FILE PHOTO: A logo of Airbus is seen at the entrance of its factory in Blagnac near Toulouse
FILE PHOTO: A logo of Airbus is seen at the entrance of its factory in Blagnac near Toulouse, July 1, 2020. REUTERS/Benoit Tessier

November 11, 2020

VIENNA (Reuters) – An Austrian appeals court has upheld a decision to end a criminal investigation into alleged fraud by Airbus SE <AIR.PA> and Eurofighter Jagdflugzeug GmbH in connection with a $2 billion fighter jet purchase in 2003, counsel for Austria said.

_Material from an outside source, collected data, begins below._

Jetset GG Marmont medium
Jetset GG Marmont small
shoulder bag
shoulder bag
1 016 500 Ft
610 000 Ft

The investigation stemmed from a criminal complaint brought by Austria’s Defence Ministry in 2017.

A lower court ordered an end to the investigation in April, which the Vienna appeals court upheld on the grounds that Austria had not provided enough of its own evidence, the office of Austria’s chief legal counsel Wolfgang Peschorn said in a statement on Wednesday evening.

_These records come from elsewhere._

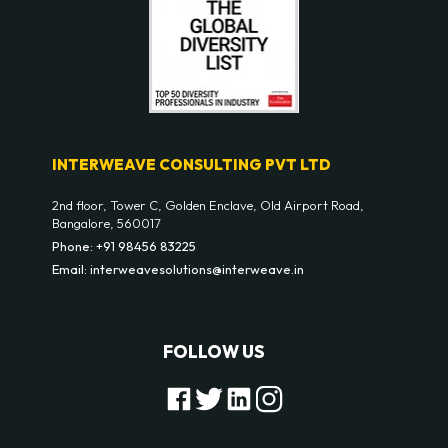
INTERWEAVE CONSULTING PVT LTD
2nd floor, Tower C, Golden Enclave, Old Airport Road,
Bangalore, 560017
Phone: +91 98456 83225
Email: interweavesolutions@interweave.in
FOLLOW US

“With that, all criminal investigations in Austria that were initiated as a result of the criminal complaint in 2017 on suspicion of fraud in connection with the Eurofighter purchase have now been brought to an end,” Peschorn’s office said of the appeals court ruling dated Nov. 4 and transmitted a week later.

A spokesman for the appeals court was not immediately available for comment on the ruling throwing out Austria’s appeal against the initial decision.

When the lower court ordered an end to the investigation in April, a court spokeswoman said that did not affect a broader criminal probe into suspected bribery in connection with the same deal, which has been underway since 2011.

Austria’s 2017 complaint against Airbus and the Eurofighter consortium – which also includes Britain’s BAE Systems <BAES.L> and Italy’s Leonardo <LDOF.MI> – alleged they had misled it about the price, deliverability and features of the planes.

Eurofighter Jagdflugzeug GmbH, headquartered in Munich, coordinates the production of the aircraft.

Among other things, the ministry accused Airbus and the consortium of illegally charging nearly 10% of the purchase price for so-called offset deals, which involve work being given to local companies.

Airbus and the consortium had denied the accusations.